Explorant ces différentes «facettes», la Fondation Idea asbl a élaboré une série de six contributions, intitulée «Chômage et marché du travail dans tous leurs états: c’est 'graphe' docteur?». Elles offrent plusieurs angles de vue sur le marché du travail luxembourgeois dont la troisième sera celui du chômage des jeunes.
Les jeunes sont-ils particulièrement touchés par le chômage au Luxembourg?
Comme le soulignait le Statec dans une remarquable étude, «en se penchant de plus près sur les chiffres et leur évolution, le phénomène du chômage des jeunes s’avère [...] complexe». Ainsi, si le taux de chômage des 15-24 ans était au Luxembourg de 18,5% en août 2015 (selon la définition BIT du chômage), il est pour le moins «hasardeux» d’en conclure que les jeunes y sont particulièrement mal lotis, et faux de dire que près d’un jeune sur cinq est au chômage au Grand-Duché. Certes, le taux de chômage des jeunes est près de quatre fois plus élevé au Luxembourg que celui des adultes (25-64 ans) - contre deux fois en moyenne dans la zone euro - mais ce chiffre ne permet pas d’apprécier «réellement» la situation des jeunes au regard de l’emploi.
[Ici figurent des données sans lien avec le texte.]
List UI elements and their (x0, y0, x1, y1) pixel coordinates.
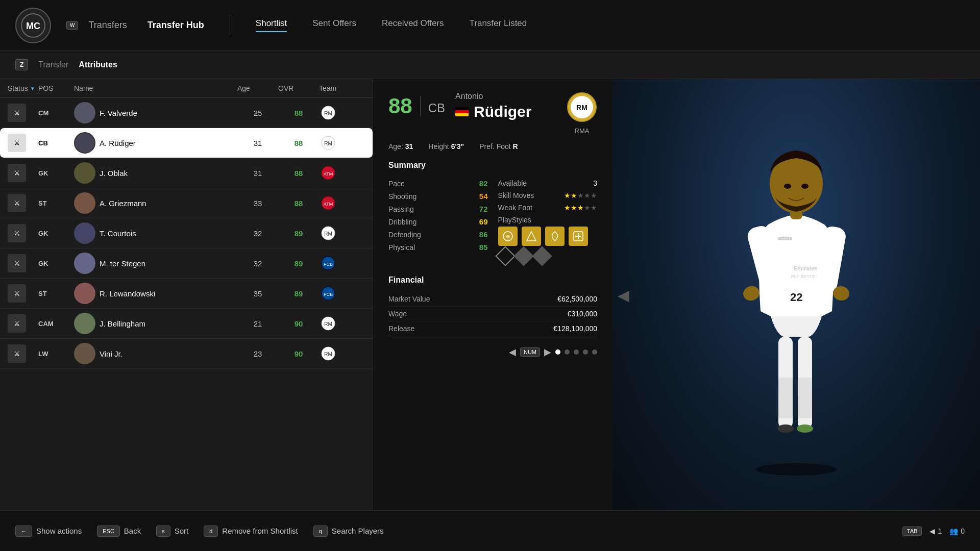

Le taux de chômage des jeunes ne concerne, par définition, que les jeunes «actifs». Puisque le taux d’activité (le rapport entre le nombre d'actifs - actifs occupés et chômeurs - et l'ensemble de la population correspondante) des jeunes est au Luxembourg particulièrement faible (26%), ce ne sont pas 22% des jeunes qui sont chômeurs, mais (seulement) 22% des 26% de jeunes «actifs», soit environ 6% des jeunes. Par ailleurs, avec la généralisation tardive des études secondaires et supérieures, et parce que le cumul travail-emploi (y compris les formations en alternance) est très peu développé au Luxembourg, les étudiants ne font pas partie de la population active, si bien que les non-qualifiés y sont surreprésentés.
En définitive, les «jeunes au chômage» au Luxembourg sont donc principalement des jeunes non qualifiés et/ou en situation d’échec ou de décrochage scolaires, et pas très nombreux. La part des jeunes dans le total des inscrits à l’Adem ne représente d’ailleurs actuellement que 11%, et les jeunes n’ont compté que pour 5% dans la hausse du nombre de chômeurs au Luxembourg depuis la crise.
Répartition des chômeurs en fonction de l’âge
(Source: Statec)
Il ne peut toutefois être exclu que certains jeunes (disponibles pour travailler) ne soient pas dans les statistiques car non inscrits à l’Adem, c’est d’ailleurs tout le sens de la Garantie pour la jeunesse.